Extracted data =
__________________________________________________

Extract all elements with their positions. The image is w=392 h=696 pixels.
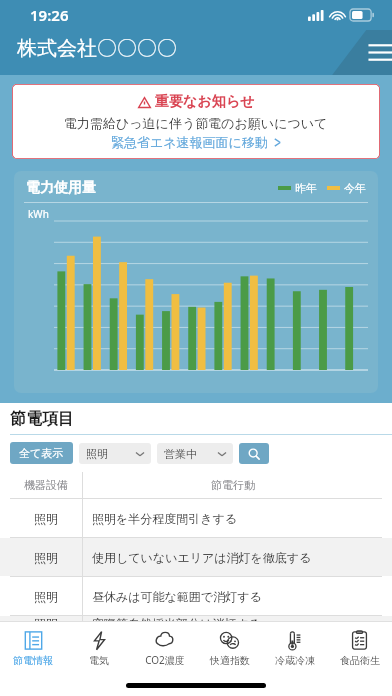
button[interactable]: 照明: [0, 499, 392, 537]
staticText: 緊急省エネ速報画面に移動: [111, 134, 268, 150]
staticText: kWh: [28, 207, 49, 221]
button[interactable]: 照明: [0, 577, 392, 615]
button[interactable]: CO2濃度: [132, 622, 197, 674]
staticText: 照明: [34, 616, 58, 621]
button[interactable]: 節電情報: [0, 622, 66, 674]
staticText: 節電情報: [13, 654, 53, 667]
staticText: 機器設備: [24, 478, 68, 492]
staticText: 冷蔵冷凍: [275, 654, 315, 667]
staticText: 照明を半分程度間引きする: [92, 511, 238, 526]
staticText: 節電行動: [211, 478, 255, 492]
staticText: 快適指数: [210, 654, 250, 667]
button[interactable]: 冷蔵冷凍: [262, 622, 327, 674]
staticText: 照明: [34, 589, 58, 604]
button[interactable]: 全て表示: [10, 442, 73, 464]
staticText: 照明: [86, 447, 108, 461]
staticText: 営業中: [164, 447, 197, 461]
button[interactable]: 照明: [0, 616, 392, 621]
staticText: 株式会社〇〇〇〇: [17, 36, 177, 61]
staticText: 今年: [344, 181, 366, 195]
staticText: 使用していないエリアは消灯を徹底する: [92, 550, 312, 565]
staticText: 照明: [34, 550, 58, 565]
staticText: CO2濃度: [145, 653, 185, 667]
staticText: 電力需給ひっ迫に伴う節電のお願いについて: [64, 115, 328, 131]
button[interactable]: 電気: [66, 622, 132, 674]
button[interactable]: 営業中: [157, 443, 233, 464]
staticText: 電力使用量: [26, 179, 96, 197]
staticText: 重要なお知らせ: [155, 93, 255, 111]
button[interactable]: Menu: [300, 30, 392, 75]
staticText: 昨年: [295, 181, 317, 195]
staticText: 昼休みは可能な範囲で消灯する: [92, 589, 262, 604]
button[interactable]: 緊急省エネ速報画面に移動: [111, 134, 282, 150]
staticText: 19:26: [30, 5, 69, 25]
staticText: 窓際等自然採光部分は消灯する: [92, 616, 261, 621]
button[interactable]: 食品衛生: [327, 622, 392, 674]
button[interactable]: 照明: [0, 538, 392, 576]
button[interactable]: 快適指数: [197, 622, 262, 674]
staticText: 節電項目: [10, 409, 74, 429]
staticText: 電気: [89, 654, 109, 667]
staticText: 照明: [34, 511, 58, 526]
staticText: 食品衛生: [340, 654, 380, 667]
button[interactable]: 照明: [79, 443, 151, 464]
staticText: 全て表示: [19, 446, 64, 460]
button[interactable]: Search: [239, 443, 269, 464]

__________________________________________________

What to do = Filter the records above for the string "全て表示" and copy each matching line.

Task solution =
button[interactable]: 全て表示: [10, 442, 73, 464]
staticText: 全て表示: [19, 446, 64, 460]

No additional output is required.